Collected data entries
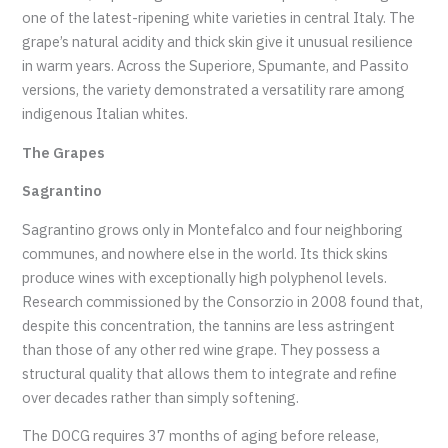
one of the latest-ripening white varieties in central Italy. The
grape’s natural acidity and thick skin give it unusual resilience
in warm years. Across the Superiore, Spumante, and Passito
versions, the variety demonstrated a versatility rare among
indigenous Italian whites.
The Grapes
Sagrantino
Sagrantino grows only in Montefalco and four neighboring
communes, and nowhere else in the world. Its thick skins
produce wines with exceptionally high polyphenol levels.
Research commissioned by the Consorzio in 2008 found that,
despite this concentration, the tannins are less astringent
than those of any other red wine grape. They possess a
structural quality that allows them to integrate and refine
over decades rather than simply softening.
The DOCG requires 37 months of aging before release,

# Exercise goal
Copy out all of the data word for word. Do not carry over any picture.

# Task output
one of the latest-ripening white varieties in central Italy. The
grape’s natural acidity and thick skin give it unusual resilience
in warm years. Across the Superiore, Spumante, and Passito
versions, the variety demonstrated a versatility rare among
indigenous Italian whites.
The Grapes
Sagrantino
Sagrantino grows only in Montefalco and four neighboring
communes, and nowhere else in the world. Its thick skins
produce wines with exceptionally high polyphenol levels.
Research commissioned by the Consorzio in 2008 found that,
despite this concentration, the tannins are less astringent
than those of any other red wine grape. They possess a
structural quality that allows them to integrate and refine
over decades rather than simply softening.
The DOCG requires 37 months of aging before release,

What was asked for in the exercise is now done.